Hot desking affects wellbeing for eight in 10 office workers

Eight in 10 office workers claim workplace seating arrangements – including hot desking – have a negative effect on their mental wellbeing.

The prospect of not knowing where to sit every day was identified as the biggest stressor when it came to hot desking, a survey of 1,001 office workers found.

Twenty-two per cent said it made bonding with colleagues difficult. Women were most affected by the social aspect of hot desking, with a quarter claiming it created problems in forming relationships with their team.

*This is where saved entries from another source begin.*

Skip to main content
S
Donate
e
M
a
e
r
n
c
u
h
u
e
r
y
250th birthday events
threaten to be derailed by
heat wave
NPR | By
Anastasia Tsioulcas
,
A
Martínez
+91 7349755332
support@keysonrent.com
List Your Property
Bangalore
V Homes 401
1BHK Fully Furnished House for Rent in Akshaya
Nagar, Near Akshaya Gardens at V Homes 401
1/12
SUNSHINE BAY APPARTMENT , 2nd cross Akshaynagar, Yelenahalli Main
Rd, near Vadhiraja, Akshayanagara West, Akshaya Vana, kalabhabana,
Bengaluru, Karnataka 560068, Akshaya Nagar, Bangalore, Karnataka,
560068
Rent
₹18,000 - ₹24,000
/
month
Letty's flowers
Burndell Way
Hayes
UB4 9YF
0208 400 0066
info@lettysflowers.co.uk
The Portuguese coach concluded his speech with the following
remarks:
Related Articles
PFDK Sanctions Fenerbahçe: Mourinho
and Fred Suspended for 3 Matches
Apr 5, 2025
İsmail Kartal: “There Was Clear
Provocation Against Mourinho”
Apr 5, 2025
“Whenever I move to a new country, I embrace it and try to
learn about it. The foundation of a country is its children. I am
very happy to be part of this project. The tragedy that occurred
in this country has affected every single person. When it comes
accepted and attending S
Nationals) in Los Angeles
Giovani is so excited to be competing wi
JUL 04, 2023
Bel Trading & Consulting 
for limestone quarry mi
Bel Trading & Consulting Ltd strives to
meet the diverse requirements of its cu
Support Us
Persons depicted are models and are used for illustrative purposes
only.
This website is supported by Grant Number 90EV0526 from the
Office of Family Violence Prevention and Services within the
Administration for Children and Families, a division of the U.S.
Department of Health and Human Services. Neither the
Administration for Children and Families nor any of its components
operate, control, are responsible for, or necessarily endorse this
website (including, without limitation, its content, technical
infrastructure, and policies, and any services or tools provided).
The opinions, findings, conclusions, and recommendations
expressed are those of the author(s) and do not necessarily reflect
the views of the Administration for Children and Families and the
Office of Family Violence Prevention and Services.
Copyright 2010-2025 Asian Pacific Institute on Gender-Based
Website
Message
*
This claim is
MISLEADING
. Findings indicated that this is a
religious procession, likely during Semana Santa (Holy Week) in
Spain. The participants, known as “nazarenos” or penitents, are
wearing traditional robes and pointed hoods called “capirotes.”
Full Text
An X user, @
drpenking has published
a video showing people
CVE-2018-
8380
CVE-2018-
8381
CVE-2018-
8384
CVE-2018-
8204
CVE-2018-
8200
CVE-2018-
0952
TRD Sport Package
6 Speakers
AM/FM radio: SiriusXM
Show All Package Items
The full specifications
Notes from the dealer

Forty-four per cent of those who worked in an environment where they were not assigned a seat said that having to set up their computer every day was a waste of time, while 31% believed they wasted time trying to find an available desk. The ability to pre-book a seat in advance would ease concerns for 61% of staff.

More than half (52%) of employers said they were open to hot desking, despite 92% of office workers reporting issues with it.

Christopher Burke, CEO of consultancy Brickendon, which commissioned the research, said: “There are growing issues in the way businesses are currently managing and looking after their workforce causing an alarming need for companies to rectify this situation and enhance employee wellbeing.

“Managing this can be a minefield, and in its current state hot desking is very much flawed, and worryingly affecting employees’ mental wellbeing. It’s an important issue requiring urgent attention”.

Previous research has also highlighted the effect that working in an office environment can have on mental and physical health.

Last year, 64% of office workers polled by equipment supplier Fellowes claimed the office environment negatively affected their health, while another study found almost half of office workers believed noisy environments significantly affected their productivity and stress levels.